## To do
Search the entries below. Return every line that has "player" in it.

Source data
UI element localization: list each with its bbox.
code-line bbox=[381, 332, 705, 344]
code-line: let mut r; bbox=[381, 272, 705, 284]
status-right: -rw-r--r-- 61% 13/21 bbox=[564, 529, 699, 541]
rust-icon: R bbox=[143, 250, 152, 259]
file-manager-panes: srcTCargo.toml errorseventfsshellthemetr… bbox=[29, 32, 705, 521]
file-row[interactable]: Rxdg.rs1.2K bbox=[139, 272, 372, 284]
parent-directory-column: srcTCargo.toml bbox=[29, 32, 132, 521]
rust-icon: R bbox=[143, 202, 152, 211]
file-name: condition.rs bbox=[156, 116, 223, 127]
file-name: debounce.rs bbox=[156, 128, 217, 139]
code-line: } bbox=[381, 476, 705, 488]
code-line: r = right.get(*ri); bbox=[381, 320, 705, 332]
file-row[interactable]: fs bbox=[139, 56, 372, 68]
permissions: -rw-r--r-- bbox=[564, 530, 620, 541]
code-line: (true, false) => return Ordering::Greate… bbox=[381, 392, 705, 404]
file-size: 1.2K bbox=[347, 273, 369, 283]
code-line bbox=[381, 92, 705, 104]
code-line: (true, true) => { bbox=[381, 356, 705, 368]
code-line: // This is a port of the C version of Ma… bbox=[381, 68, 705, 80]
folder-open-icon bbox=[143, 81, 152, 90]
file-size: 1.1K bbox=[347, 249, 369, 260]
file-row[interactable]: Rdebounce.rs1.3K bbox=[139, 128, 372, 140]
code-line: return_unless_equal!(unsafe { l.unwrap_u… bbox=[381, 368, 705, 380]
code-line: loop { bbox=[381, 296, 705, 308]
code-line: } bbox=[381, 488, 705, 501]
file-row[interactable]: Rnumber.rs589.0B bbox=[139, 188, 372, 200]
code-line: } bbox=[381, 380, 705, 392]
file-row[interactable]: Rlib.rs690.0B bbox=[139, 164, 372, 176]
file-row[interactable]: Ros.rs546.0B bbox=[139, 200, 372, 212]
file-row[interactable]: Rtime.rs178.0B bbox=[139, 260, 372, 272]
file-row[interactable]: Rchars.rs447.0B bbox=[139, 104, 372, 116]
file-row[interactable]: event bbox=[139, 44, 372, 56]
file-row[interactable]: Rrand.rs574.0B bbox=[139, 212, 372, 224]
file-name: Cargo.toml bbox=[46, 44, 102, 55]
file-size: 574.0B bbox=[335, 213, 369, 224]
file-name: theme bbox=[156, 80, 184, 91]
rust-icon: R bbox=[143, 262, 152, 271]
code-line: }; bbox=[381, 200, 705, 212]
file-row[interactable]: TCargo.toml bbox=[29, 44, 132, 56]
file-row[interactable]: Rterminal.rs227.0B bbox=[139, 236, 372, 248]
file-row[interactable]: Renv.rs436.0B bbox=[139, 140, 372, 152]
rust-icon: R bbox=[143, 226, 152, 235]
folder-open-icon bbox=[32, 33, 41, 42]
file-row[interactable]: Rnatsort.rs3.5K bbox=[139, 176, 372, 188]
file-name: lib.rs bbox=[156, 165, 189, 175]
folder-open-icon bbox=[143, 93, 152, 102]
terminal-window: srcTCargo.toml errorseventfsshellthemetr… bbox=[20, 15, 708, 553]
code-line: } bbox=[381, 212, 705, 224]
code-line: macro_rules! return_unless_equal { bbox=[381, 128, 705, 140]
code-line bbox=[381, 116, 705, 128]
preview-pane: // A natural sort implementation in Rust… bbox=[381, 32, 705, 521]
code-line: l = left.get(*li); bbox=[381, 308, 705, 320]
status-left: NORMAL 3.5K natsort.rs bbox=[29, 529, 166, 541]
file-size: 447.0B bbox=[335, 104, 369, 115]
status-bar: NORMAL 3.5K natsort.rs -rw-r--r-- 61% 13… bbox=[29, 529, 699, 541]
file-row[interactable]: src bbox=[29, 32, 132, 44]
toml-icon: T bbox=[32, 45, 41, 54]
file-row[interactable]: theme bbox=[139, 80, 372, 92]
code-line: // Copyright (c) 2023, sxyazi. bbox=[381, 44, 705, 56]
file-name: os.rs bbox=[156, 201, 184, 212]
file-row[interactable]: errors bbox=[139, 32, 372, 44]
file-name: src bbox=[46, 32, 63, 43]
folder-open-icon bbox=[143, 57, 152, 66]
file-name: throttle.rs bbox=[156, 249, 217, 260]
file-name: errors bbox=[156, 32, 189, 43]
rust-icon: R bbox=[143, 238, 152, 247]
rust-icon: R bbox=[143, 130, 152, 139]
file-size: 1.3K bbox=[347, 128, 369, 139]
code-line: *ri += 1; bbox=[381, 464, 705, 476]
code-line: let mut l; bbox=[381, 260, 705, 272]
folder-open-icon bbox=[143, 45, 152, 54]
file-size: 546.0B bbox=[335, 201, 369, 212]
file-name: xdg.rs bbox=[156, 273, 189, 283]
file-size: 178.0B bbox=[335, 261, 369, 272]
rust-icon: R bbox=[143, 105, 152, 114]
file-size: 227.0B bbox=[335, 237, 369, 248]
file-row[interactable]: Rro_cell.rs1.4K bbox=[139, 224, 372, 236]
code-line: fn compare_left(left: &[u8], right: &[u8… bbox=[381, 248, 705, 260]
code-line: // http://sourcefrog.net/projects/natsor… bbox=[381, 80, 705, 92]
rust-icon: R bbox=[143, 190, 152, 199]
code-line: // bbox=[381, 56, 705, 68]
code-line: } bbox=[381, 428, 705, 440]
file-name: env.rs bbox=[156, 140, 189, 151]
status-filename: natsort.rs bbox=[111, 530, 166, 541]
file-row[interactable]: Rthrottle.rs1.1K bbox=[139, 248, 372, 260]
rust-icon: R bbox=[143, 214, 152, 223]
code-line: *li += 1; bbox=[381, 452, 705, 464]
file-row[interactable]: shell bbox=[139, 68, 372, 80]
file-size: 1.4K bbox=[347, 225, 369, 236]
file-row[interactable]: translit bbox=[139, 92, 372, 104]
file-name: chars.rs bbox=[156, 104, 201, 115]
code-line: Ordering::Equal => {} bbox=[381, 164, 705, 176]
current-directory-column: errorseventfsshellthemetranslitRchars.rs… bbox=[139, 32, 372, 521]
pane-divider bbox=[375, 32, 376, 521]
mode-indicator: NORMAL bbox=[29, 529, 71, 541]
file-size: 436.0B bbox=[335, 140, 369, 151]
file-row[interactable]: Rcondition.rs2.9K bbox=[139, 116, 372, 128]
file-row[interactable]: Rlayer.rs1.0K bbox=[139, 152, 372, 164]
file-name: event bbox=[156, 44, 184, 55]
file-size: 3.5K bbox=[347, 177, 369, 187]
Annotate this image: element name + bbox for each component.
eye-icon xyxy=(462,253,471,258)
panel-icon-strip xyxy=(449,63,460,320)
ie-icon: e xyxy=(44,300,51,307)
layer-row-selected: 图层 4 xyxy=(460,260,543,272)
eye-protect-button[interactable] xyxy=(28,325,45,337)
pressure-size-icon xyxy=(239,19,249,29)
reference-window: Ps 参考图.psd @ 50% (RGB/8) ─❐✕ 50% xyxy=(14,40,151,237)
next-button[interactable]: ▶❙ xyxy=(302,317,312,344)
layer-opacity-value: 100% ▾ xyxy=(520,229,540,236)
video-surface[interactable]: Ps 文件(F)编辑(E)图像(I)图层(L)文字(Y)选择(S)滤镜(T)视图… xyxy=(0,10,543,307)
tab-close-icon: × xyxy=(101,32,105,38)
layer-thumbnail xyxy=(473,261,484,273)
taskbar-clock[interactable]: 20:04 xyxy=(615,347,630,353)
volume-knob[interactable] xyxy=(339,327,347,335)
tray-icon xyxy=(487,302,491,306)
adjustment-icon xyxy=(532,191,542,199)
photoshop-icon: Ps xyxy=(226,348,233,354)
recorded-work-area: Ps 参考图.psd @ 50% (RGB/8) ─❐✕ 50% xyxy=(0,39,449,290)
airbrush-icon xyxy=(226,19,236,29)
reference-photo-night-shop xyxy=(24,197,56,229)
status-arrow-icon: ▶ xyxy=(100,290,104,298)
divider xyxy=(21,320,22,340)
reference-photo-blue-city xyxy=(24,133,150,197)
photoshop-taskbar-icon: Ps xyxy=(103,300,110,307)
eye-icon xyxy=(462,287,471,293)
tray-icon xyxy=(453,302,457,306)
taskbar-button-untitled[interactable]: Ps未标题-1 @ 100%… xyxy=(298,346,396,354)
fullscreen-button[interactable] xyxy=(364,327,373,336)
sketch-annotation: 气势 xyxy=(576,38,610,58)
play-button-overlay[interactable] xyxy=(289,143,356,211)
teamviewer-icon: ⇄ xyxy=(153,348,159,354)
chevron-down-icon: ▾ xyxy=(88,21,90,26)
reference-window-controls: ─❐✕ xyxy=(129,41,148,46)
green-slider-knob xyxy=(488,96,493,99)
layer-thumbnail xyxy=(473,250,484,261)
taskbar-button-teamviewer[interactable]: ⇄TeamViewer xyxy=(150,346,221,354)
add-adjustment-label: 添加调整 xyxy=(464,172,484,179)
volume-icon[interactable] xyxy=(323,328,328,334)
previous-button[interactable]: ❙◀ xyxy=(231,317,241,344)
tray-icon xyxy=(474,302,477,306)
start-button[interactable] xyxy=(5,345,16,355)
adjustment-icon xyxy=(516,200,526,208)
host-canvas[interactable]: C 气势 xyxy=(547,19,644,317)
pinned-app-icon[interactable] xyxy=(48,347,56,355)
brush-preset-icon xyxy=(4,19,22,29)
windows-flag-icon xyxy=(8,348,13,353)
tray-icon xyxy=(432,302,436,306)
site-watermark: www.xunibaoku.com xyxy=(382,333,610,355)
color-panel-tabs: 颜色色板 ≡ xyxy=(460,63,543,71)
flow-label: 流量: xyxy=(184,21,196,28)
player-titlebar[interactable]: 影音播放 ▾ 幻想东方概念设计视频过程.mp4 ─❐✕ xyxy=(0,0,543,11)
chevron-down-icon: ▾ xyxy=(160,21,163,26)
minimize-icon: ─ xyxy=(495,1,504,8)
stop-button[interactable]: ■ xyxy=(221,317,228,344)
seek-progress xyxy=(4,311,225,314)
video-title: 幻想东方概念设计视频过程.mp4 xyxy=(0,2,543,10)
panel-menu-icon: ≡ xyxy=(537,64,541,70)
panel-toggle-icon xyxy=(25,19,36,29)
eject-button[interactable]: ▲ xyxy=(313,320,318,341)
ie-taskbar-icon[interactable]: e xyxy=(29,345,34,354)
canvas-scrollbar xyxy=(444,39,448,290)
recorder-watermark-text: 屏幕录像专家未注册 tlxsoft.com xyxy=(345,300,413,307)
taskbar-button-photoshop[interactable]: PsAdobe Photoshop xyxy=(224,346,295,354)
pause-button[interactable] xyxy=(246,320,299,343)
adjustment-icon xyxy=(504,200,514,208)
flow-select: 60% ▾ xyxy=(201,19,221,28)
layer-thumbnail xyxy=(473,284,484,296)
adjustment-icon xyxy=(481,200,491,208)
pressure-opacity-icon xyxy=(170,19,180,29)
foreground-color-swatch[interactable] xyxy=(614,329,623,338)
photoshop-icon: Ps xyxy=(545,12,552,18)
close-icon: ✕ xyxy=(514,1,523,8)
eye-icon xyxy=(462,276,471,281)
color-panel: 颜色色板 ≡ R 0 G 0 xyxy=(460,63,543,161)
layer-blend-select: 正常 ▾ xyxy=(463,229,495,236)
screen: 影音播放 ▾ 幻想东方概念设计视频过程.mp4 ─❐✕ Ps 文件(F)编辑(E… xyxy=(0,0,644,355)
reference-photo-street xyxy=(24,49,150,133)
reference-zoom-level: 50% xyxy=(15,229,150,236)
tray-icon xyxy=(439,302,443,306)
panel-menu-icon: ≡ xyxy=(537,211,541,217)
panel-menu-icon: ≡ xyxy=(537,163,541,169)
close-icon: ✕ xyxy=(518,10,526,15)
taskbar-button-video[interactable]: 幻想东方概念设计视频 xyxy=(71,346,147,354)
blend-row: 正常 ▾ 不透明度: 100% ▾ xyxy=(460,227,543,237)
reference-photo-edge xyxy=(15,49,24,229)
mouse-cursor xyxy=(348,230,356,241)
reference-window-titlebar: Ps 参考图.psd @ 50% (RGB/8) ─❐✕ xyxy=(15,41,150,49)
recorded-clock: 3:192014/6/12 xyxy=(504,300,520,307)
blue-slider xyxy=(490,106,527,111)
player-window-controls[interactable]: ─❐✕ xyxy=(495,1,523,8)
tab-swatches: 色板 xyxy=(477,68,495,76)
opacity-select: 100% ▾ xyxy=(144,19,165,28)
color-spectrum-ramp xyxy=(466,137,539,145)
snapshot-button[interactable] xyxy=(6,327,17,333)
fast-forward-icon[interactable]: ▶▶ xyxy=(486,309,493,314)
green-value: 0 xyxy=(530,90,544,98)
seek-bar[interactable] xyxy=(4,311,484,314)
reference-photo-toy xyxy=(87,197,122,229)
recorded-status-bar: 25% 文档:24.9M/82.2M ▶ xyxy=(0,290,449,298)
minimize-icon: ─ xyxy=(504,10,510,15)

## Task answer
player-titlebar[interactable]: 影音播放 ▾ 幻想东方概念设计视频过程.mp4 ─❐✕ xyxy=(0,0,543,11)
player-window-controls[interactable]: ─❐✕ xyxy=(495,1,523,8)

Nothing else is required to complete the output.